The grant is part of a $12 million Australian Government investment into SHP and 11 other National Health and Medical Research Council (NHMRC)-accredited Research Translation Centres (RTCs) across Australia.

The funding has been provided through the National Health and Medical Research Council’s (NHMRC) 2025-26 Supporting Research Translation Centres grant opportunity, and will see each accredited RTC receive $1 million from July 2025 for a two-year period leading to the next accreditation in 2027. The grant will be used by the Centres to:

  • strengthen the translation of innovation from research to improve Australian health services and deliver better outcomes for patients and consumers; and
  • better align research and research translation activities (and associated capacity/capability building) to the priorities of our health services. 
  • “Sydney Health Partners welcomes the Australian Government’s announcement of grants for us and our fellow Research Translation Centres, said SHP executive director, Professor Don Nutbeam AO.
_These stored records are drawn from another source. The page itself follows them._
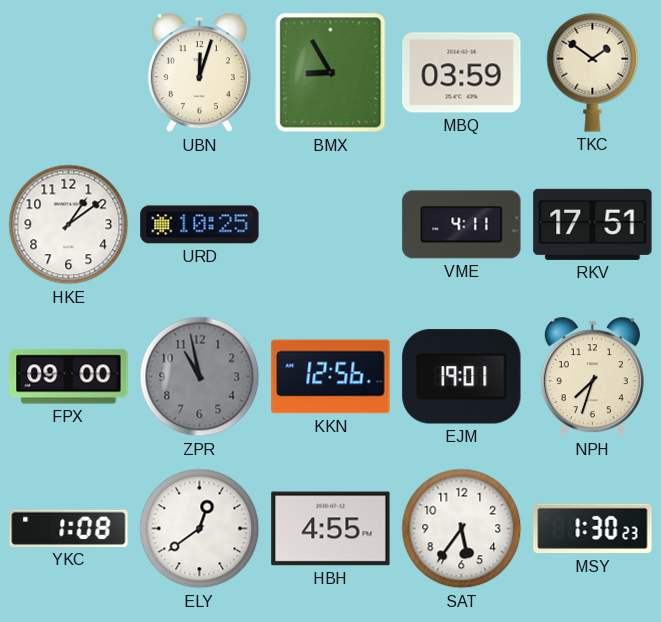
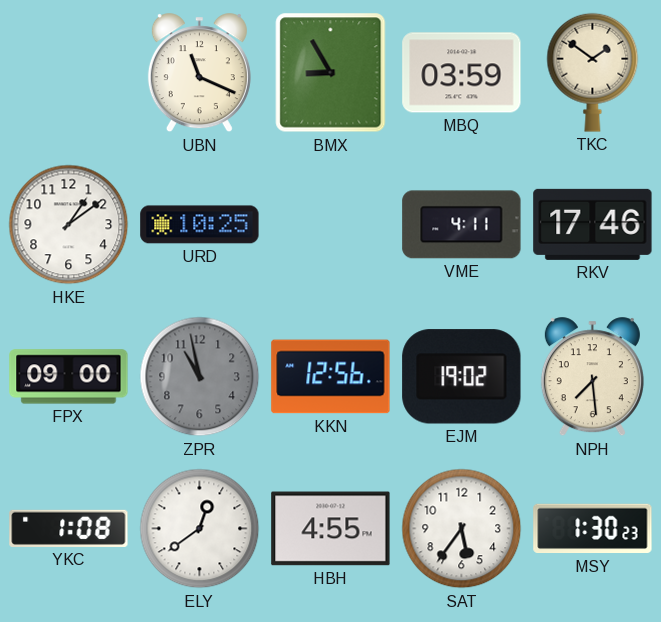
UBN: 12:03 -> 11:19
RKV: 17:51 -> 17:46
EJM: 19:01 -> 19:02
NPH: 7:33 -> 7:29
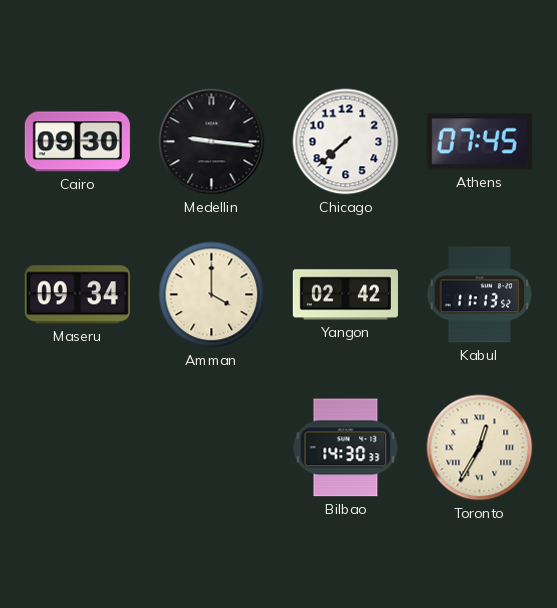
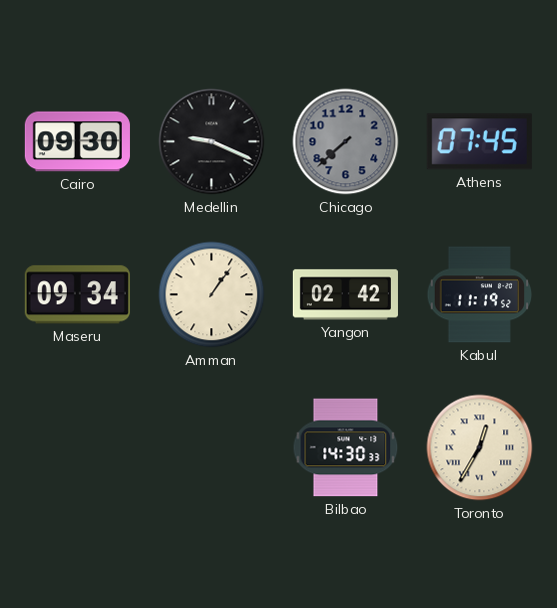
Medellin: 9:16 -> 9:19
Chicago dial: white -> grey
Amman: 4:00 -> 1:06
Kabul: 11:13 -> 11:19
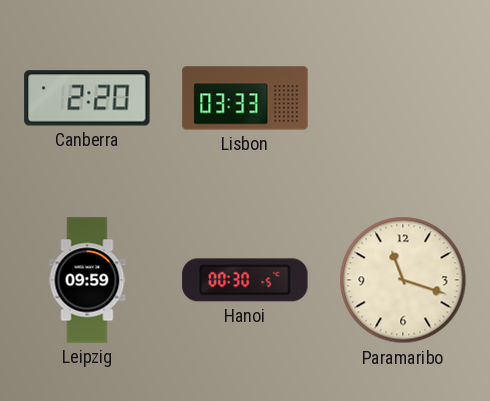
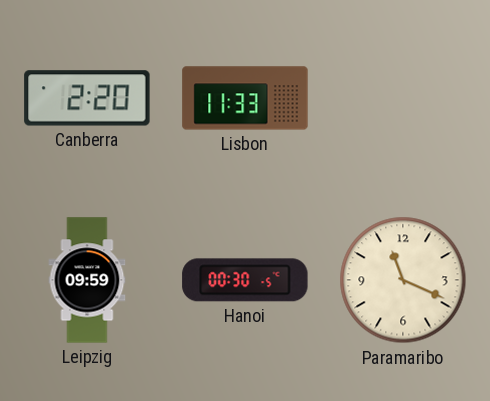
Lisbon: 03:33 -> 11:33
Paramaribo: 11:18 -> 11:19
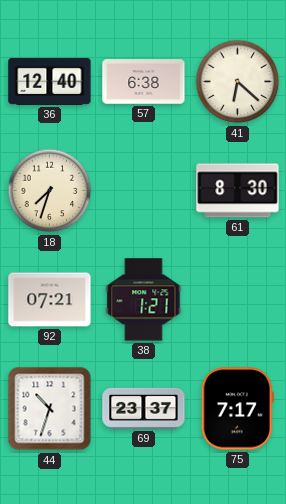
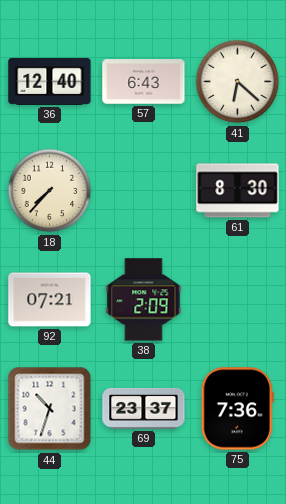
57: 6:38 -> 6:43
18: 7:33 -> 7:37
38: 1:21 -> 2:09
75: 7:17 -> 7:36
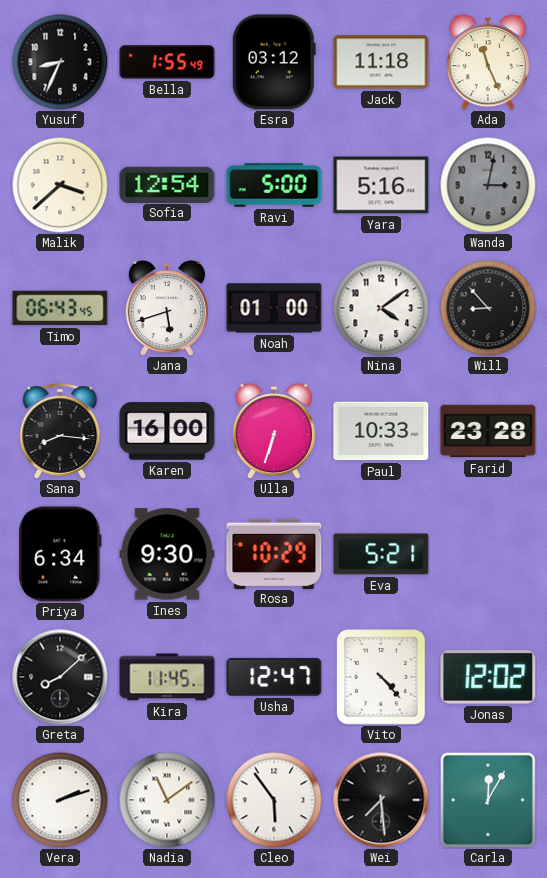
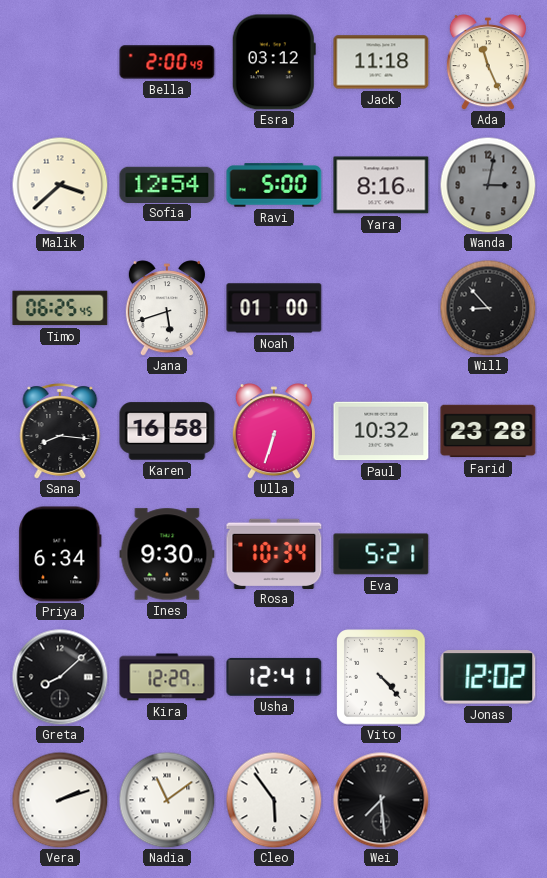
Yusuf: 8:34 -> none
Bella: 1:55 -> 2:00
Yara: 5:16 -> 8:16
Timo: 06:43 -> 06:25
Nina: 4:09 -> none
Karen: 16:00 -> 16:58
Paul: 10:33 -> 10:32
Rosa: 10:29 -> 10:34
Kira: 11:45 -> 12:29
Usha: 12:47 -> 12:41
Carla: 12:05 -> none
    “This funding recognises the vital role that the Centres play in ensuring that research is not just done—but that it also makes a difference to people’s lives by being translated into healthcare delivery.”

    Professor Nutbeam - who is also Interim Chair of the Australian Health Research Alliance (AHRA) that represents the RTCs – thanked the Australian Government and NHMRC for their ongoing support of this critical work.
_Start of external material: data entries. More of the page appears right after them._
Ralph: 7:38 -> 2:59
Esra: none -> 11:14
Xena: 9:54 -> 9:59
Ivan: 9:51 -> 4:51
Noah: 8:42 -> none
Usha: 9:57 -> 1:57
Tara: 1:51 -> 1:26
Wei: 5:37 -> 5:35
    “AHRA is proud to bring together Australia’s leading Research Translation Centres, working at the forefront of embedding research into healthcare to improve outcomes for all Australians,” he said.
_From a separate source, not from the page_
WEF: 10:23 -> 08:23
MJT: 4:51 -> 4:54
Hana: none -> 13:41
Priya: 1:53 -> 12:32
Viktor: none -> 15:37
    “With this investment, our Centres will continue to strengthen collaboration between researchers, health services, and communities, build capacity in research translation, and drive innovations that deliver equitable, high-quality and evidence-based healthcare.”

    Announcing the funding, The Honourable Mark Butler MP, Minister for Health and Ageing and Minister for Disability and the National Disability Insurance Scheme, said the grants would drive the integration of evidence-based healthcare to deliver better health outcomes.

    “Through facilitating the translation of health and medical research into high-quality healthcare services, our Research Translation Centres are delivering better health outcomes for all Australians,” said Mr Butler.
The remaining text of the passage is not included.